Case Study

Overview

Turkish Airlines is a globally recognised aviation giant with operations in 129 countries, 330 cities and 340 airports. They employ over 40,000 people worldwide. As a member of IATA, Turkish Airlines is integrated with the global aviation network and relies on a complex infrastructure of critical business and supply chain systems. Protecting these systems, individually and collectively, is a top priority for their security team. This requires a thorough and constant cyber assessment across all stakeholders including aircraft and equipment manufacturers, air-traffic control, airports, airlines and all the other components of the aviation supply chain.

In addition to this supply chain complexity, airlines naturally operate in a highly distributed manner with operations in hundreds of different countries and cities. Each individual location has its own IT requirements and infrastructure. Aviation is one of the most distributed industries in the world. The requirement to interface with public and private cloud services further distributes the potential attack surface that must be secured.

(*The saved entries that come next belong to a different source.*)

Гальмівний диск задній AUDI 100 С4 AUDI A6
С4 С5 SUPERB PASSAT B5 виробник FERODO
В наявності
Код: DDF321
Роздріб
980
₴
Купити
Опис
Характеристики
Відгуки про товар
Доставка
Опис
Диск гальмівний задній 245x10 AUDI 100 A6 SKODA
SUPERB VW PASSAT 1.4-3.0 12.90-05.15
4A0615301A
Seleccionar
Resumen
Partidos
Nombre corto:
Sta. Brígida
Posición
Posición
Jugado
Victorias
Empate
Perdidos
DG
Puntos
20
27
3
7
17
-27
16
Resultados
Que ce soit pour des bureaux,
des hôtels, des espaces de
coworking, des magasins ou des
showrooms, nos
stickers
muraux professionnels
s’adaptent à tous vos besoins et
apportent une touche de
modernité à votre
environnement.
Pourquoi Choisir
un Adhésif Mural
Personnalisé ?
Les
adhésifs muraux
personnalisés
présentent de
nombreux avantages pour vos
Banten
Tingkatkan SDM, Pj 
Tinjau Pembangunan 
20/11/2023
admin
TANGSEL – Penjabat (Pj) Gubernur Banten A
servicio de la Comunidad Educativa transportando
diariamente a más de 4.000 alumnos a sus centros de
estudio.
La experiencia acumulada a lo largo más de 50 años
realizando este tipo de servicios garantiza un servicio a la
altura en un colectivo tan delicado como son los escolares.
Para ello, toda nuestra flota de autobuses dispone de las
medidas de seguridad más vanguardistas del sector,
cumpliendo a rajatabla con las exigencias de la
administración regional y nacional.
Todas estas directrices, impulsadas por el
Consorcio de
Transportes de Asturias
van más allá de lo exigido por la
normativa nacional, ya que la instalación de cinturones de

A surge in global travel over recent years, combined with digital transformation initiatives and increased connectivity, has delivered many benefits. However, those benefits have come with an increased complexity that poses additional challenges in terms of cybersecurity. The increasing need for integration and automation at the business level necessitates more robust and resilient protection of IT and network infrastructure to ensure business continuity in a highly regulated industry. All security policies must satisfy a high standard and align with safety-first objectives.  In response to the complex and challenging environment, Turkish Airlines has invested heavily in cybersecurity. The Turkish Airlines Cyber Defense Center (CDC) continues to build a world-class team of talented security professionals and utilise best-in-class technology solutions including EDR, SIEM and SOAR solutions.

The company also pays close attention to the latest innovations and technological improvements to ensure they maintain a high degree of cybersecurity readiness and constantly expand coverage and capabilities through the early adoption of new security tools. This policy helps to maintain a strong security posture.

 

DFIR Guide Download our DFIR Guide and learn more how you can elevate your incident response processes.

 

Acquiring evidence remotely from global endpoints in minutes.

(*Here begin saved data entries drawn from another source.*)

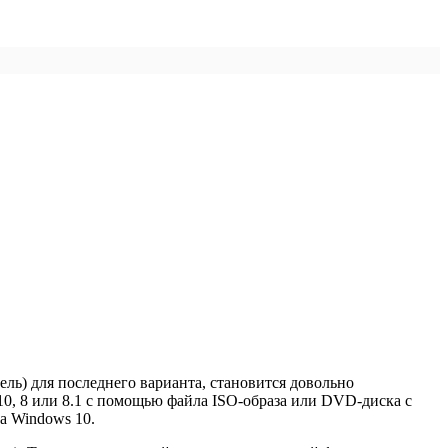
ль) для последнего варианта, становится довольно
10, 8 или 8.1 с помощью файла ISO-образа или DVD-диска с
а Windows 10.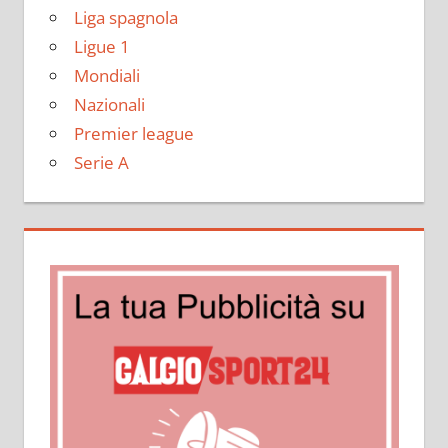
Liga spagnola
Ligue 1
Mondiali
Nazionali
Premier league
Serie A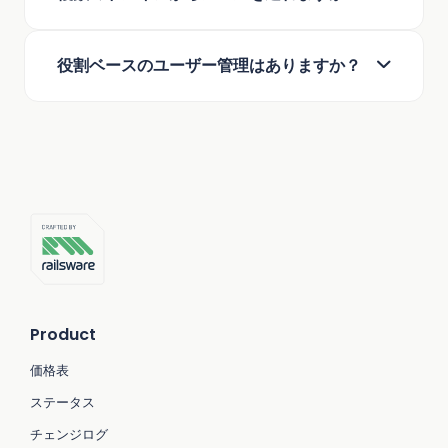
および流量制御（スロットリング）機能を備えてお
マルチテナント機能
ります。
はい、Mailtrapではマルチテナントのメール送信が可
オンボーディング支援
役割ベースのユーザー管理はありますか？
能です。
24時間365日の専門家によるサポート
はい。Mailtrapは法人顧客様向けにSSOも提供してお
ります。
Product
価格表
ステータス
チェンジログ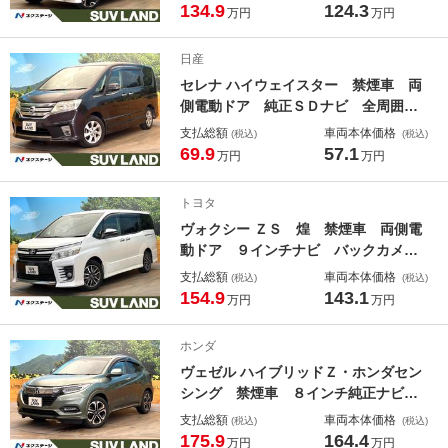
ホンダセンシング レーダークルー
134.9
124.3
万円
万円
ズ ハーフレザーシート ドラレコ
コーナーセンサー ＬＥＤヘッド ビ
日産
ルトインＥＴＣ 純正１５インチアル
セレナ ハイウェイスター 禁煙車 両
ミ
側電動ドア 純正ＳＤナビ 全周囲カ
メラ １００Ｖ電源 コーナーセンサ
支払総額
車両本体価格
(税込)
(税込)
ー スマートキー ＨＩＤヘッド ビ
69.9
57.1
万円
万円
ルトインＥＴＣ クルコン 純正１６
インチアルミ オートライト オート
トヨタ
エアコン
ヴォクシー ＺＳ 煌 禁煙車 両側電
動ドア ９インチナビ バックカメ
ラ トヨタセーフティセンス ドラレ
支払総額
車両本体価格
(税込)
(税込)
コ スマートキー ＬＥＤヘッド Ｅ
154.9
143.1
万円
万円
ＴＣ 純正１６インチアルミ オート
ライト デュアルエアコン Ｂｌｕｅ
ホンダ
ｔｏｏｔｈ
ヴェゼル ハイブリッドＺ・ホンダセン
シング 禁煙車 ８インチ純正ナビ
バックカメラ ホンダセンシング ハ
支払総額
車両本体価格
(税込)
(税込)
ーフレザーシート ドラレコ スマー
175.9
164.4
万円
万円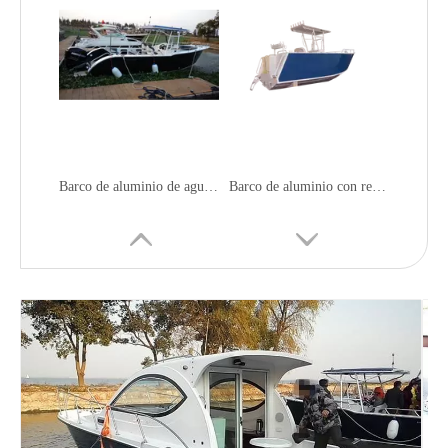
Barco de aluminio de agua salada con luces de navegación de alta calidad
Barco de aluminio con remolques de pintura y ruido pequeño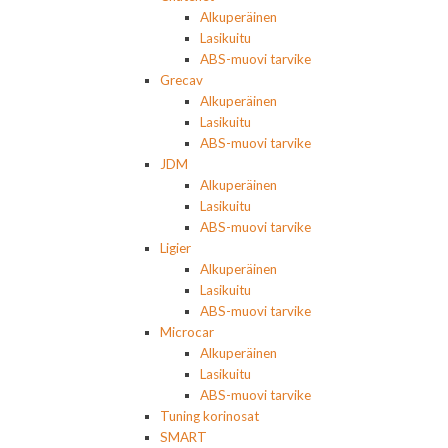
Alkuperäinen
Lasikuitu
ABS-muovi tarvike
Grecav
Alkuperäinen
Lasikuitu
ABS-muovi tarvike
JDM
Alkuperäinen
Lasikuitu
ABS-muovi tarvike
Ligier
Alkuperäinen
Lasikuitu
ABS-muovi tarvike
Microcar
Alkuperäinen
Lasikuitu
ABS-muovi tarvike
Tuning korinosat
SMART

With operations across 4 continents, investigations involve endpoint assets distributed all over the world.  Security operations are carried out from a central CDC located at the global headquarters in Istanbul. Previously, it was extremely time consuming and expensive to travel to the endpoint assets under investigation and collect forensic evidence.  This was a key motivation to invest in a DFIR solution like Binalyze AIR to remotely collect evidence from any endpoint in just a few minutes.

“As part of our security operations program, we run regular cybersecurity exercises. In one of the exercises we have done before implementing Binalyze AIR, we tried to investigate suspicious endpoints in Afghanistan. It took us more than a week to bring the endpoints into the CDC for investigation.

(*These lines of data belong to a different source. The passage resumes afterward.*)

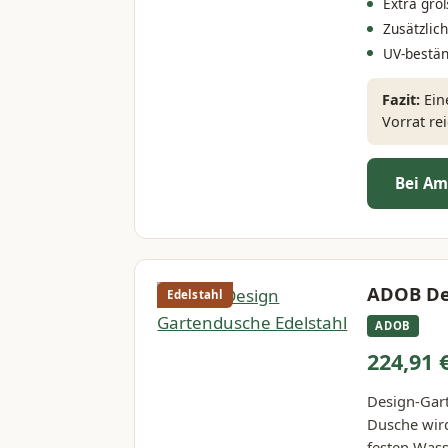
Extra gr
Zusätzli
UV-bestä
Fazit:
Ein
Vorrat re
Bei Am
ADOB De
Edelstahl
ADOB
224,91 
Design-Gart
Dusche wir
festen Wass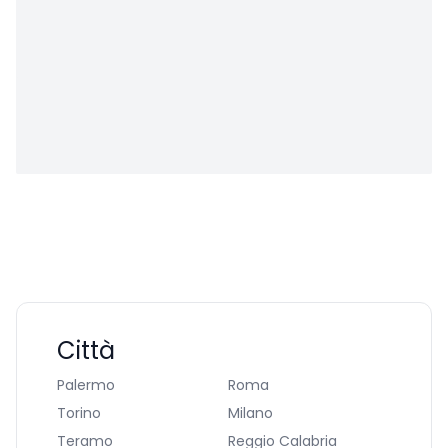
Città
Palermo
Roma
Torino
Milano
Teramo
Reggio Calabria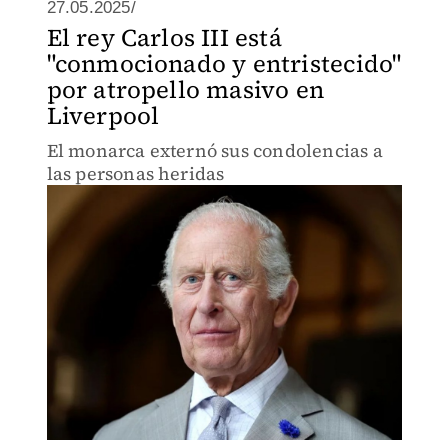
27.05.2025/
El rey Carlos III está
"conmocionado y entristecido"
por atropello masivo en
Liverpool
El monarca externó sus condolencias a
las personas heridas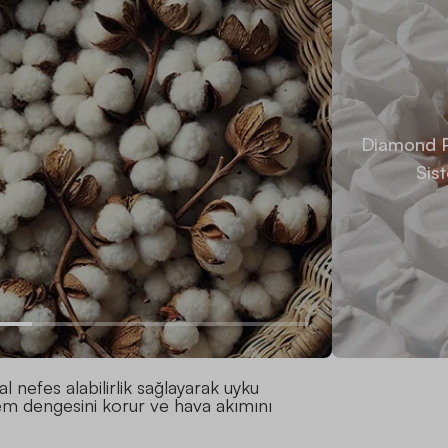
Diamond P
Sis
l nefes alabilirlik sağlayarak uyku
em dengesini korur ve hava akımını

During that process we were also dependent on staff on site, who do not have cybersecurity and IT skills, to prepare and pack the devices appropriately enough for us to be able work on them. We have repeated the same cyber security exercise after implementing Binalyze AIR to our infrastructure and it took less than 1 hour to remotely collect evidence from the endpoints in Afghanistan, investigate the incident, do the reporting and close the case. We also had no issues with human errors during the evidence acquisition process, since the whole process was done by Binalyze AIR remotely and automatically.” said Kadir Yıldız, SVP, Turkish Airlines.

Reducing dwell time and speeding up incident response.

The remote and fast evidence acquisition and triage capabilities of Binalyze AIR, in addition to its automation and native integrations with other security systems, helped the Turkish Airlines team accelerate the incident response process by 55%. This also had the effect of reducing the overall dwell time for cyber incidents.

With Binalyze AIR the Turkish Airlines CDC team are able to collaboratively work on the same case from a single pane of glass. Granular role definition and access control ensures that this collaboration is done with appropriate permissions profiles for each individual team member. With Binalyze AIR, average case resolution time dropped from 3 weeks to 1 hour bringing the case backlog under control. The overall efficiency of the incident response team has increased significantly with Binalyze AIR.

“In a distributed environment like Turkish Airlines, it is hard to get the full granular visibility and root cause of incidents at speed and scale. With Binalyze AIR’s remote evidence acquisition and automated triage we can now investigate and close a case under 1 hour. This would normally take more than 3 weeks in the past.” said Kadir Yıldız, SVP, Turkish Airlines.